• What the exercise asks
Using the data below, output a verbatim copy of the lines between the one holding "Klantenservice" and the one holding "انسان گرایی در سعدی ، میلانی", inclusive, without any pictures.
[[ Records to process open ]]
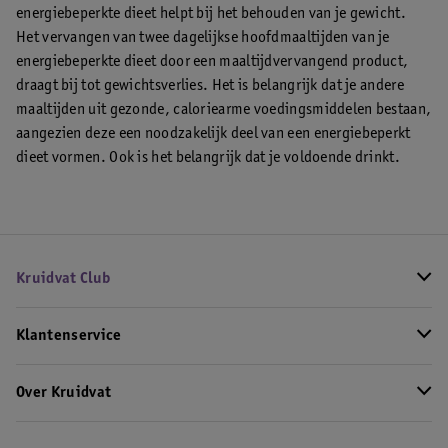
energiebeperkte dieet helpt bij het behouden van je gewicht.
Het vervangen van twee dagelijkse hoofdmaaltijden van je
energiebeperkte dieet door een maaltijdvervangend product,
draagt bij tot gewichtsverlies. Het is belangrijk dat je andere
maaltijden uit gezonde, caloriearme voedingsmiddelen bestaan,
aangezien deze een noodzakelijk deel van een energiebeperkt
dieet vormen. Ook is het belangrijk dat je voldoende drinkt.
Kruidvat Club
Klantenservice
Over Kruidvat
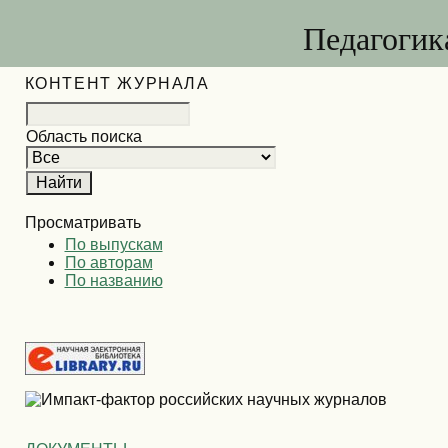
Педагогик
КОНТЕНТ ЖУРНАЛА
Область поиска
Просматривать
По выпускам
По авторам
По названию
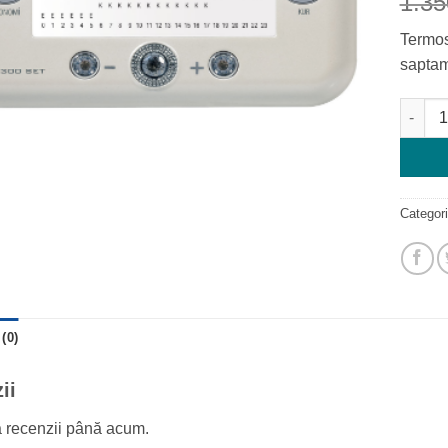
1.3
Termos
saptam
Cantita
Categor
(0)
ii
ă recenzii până acum.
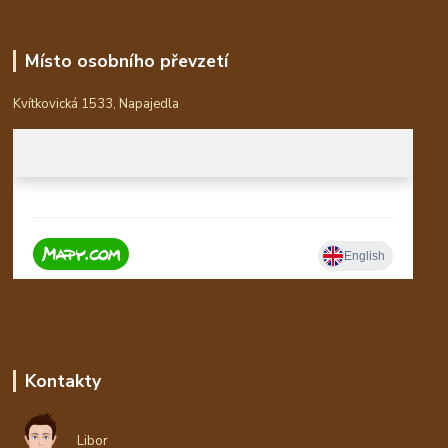
Místo osobního převzetí
Kvítkovická 1533, Napajedla
Kontakty
Libor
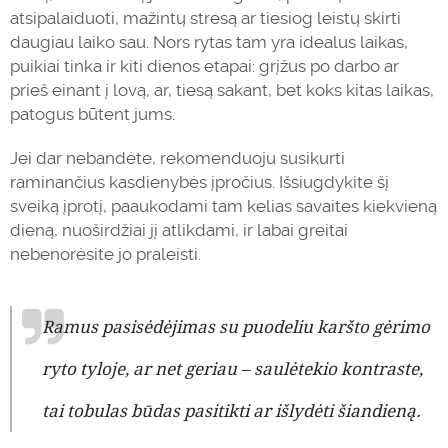
atsipalaiduoti, mažintų stresą ar tiesiog leistų skirti
daugiau laiko sau. Nors rytas tam yra idealus laikas,
puikiai tinka ir kiti dienos etapai: grįžus po darbo ar
prieš einant į lovą, ar, tiesą sakant, bet koks kitas laikas,
patogus būtent jums.
Jei dar nebandėte, rekomenduoju susikurti
raminančius kasdienybės įpročius. Išsiugdykite šį
sveiką įprotį, paaukodami tam kelias savaites kiekvieną
dieną, nuoširdžiai jį atlikdami, ir labai greitai
nebenorėsite jo praleisti.
Ramus pasisėdėjimas su puodeliu karšto gėrimo
ryto tyloje, ar net geriau – saulėtekio kontraste,
tai tobulas būdas pasitikti ar išlydėti šiandieną.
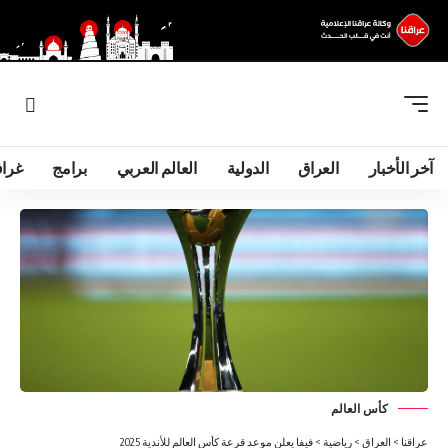
آخر الأخبار
العراق
الدولية
العالم العربي
برامج
غرا
كأس العالم
عراقنا
>
العراق
>
رياضية
>
فيفا يعلن موعد قرعة كأس العالم للأندية 2025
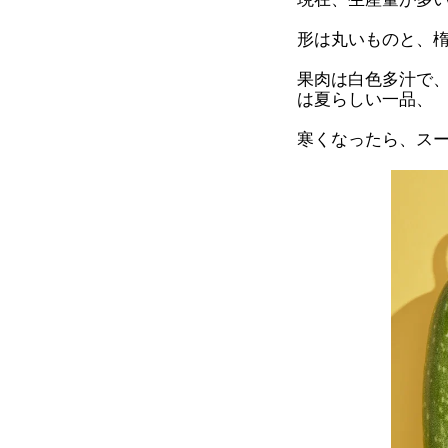
形は丸いものと、
果肉は白色多汁で
は夏らしい一品、
寒くなったら、ス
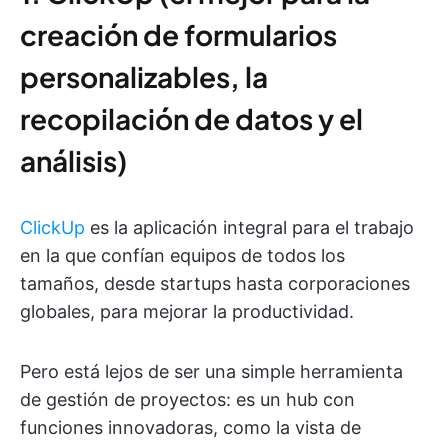
creación de formularios
personalizables, la
recopilación de datos y el
análisis)
ClickUp
es la aplicación integral para el trabajo
en la que confían equipos de todos los
tamaños, desde startups hasta corporaciones
globales, para mejorar la productividad.
Pero está lejos de ser una simple herramienta
de gestión de proyectos: es un hub con
funciones innovadoras, como la vista de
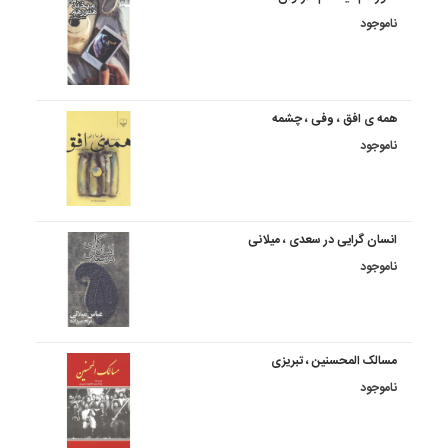
ناموجود
همه ی افق ، وفی ، چشمه
ناموجود
انسان گرایی در سعدی ، میلانی
ناموجود
مسالک المحسنین ، تبریزی
ناموجود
[[ Records to process closed ]]
• Response area
Klantenservice
Over Kruidvat
Педагогик
КОНТЕНТ ЖУРНАЛА
Область поиска
Просматривать
По выпускам
По авторам
По названию
1.3
Termos
saptam
Cantita
Categor
(0)
ii
ă recenzii până acum.
Místo osobního převzetí
Kvítkovická 1533, Napajedla
Kontakty
Libor
atsipalaiduoti, mažintų stresą ar tiesiog leistų skirti
daugiau laiko sau. Nors rytas tam yra idealus laikas,
puikiai tinka ir kiti dienos etapai: grįžus po darbo ar
prieš einant į lovą, ar, tiesą sakant, bet koks kitas laikas,
patogus būtent jums.
Jei dar nebandėte, rekomenduoju susikurti
raminančius kasdienybės įpročius. Išsiugdykite šį
sveiką įprotį, paaukodami tam kelias savaites kiekvieną
dieną, nuoširdžiai jį atlikdami, ir labai greitai
nebenorėsite jo praleisti.
Ramus pasisėdėjimas su puodeliu karšto gėrimo
ryto tyloje, ar net geriau – saulėtekio kontraste,
tai tobulas būdas pasitikti ar išlydėti šiandieną.
آخر الأخبار
العراق
الدولية
العالم العربي
برامج
غرا
كأس العالم
عراقنا
>
العراق
>
رياضية
>
فيفا يعلن موعد قرعة كأس العالم للأندية 2025
形は丸いものと、
果肉は白色多汁で
は夏らしい一品、
寒くなったら、ス
creación de formularios
personalizables, la
recopilación de datos y el
análisis)
ClickUp
es la aplicación integral para el trabajo
en la que confían equipos de todos los
tamaños, desde startups hasta corporaciones
globales, para mejorar la productividad.
Pero está lejos de ser una simple herramienta
de gestión de proyectos: es un hub con
funciones innovadoras, como la vista de
ناموجود
همه ی افق ، وفی ، چشمه
ناموجود
انسان گرایی در سعدی ، میلانی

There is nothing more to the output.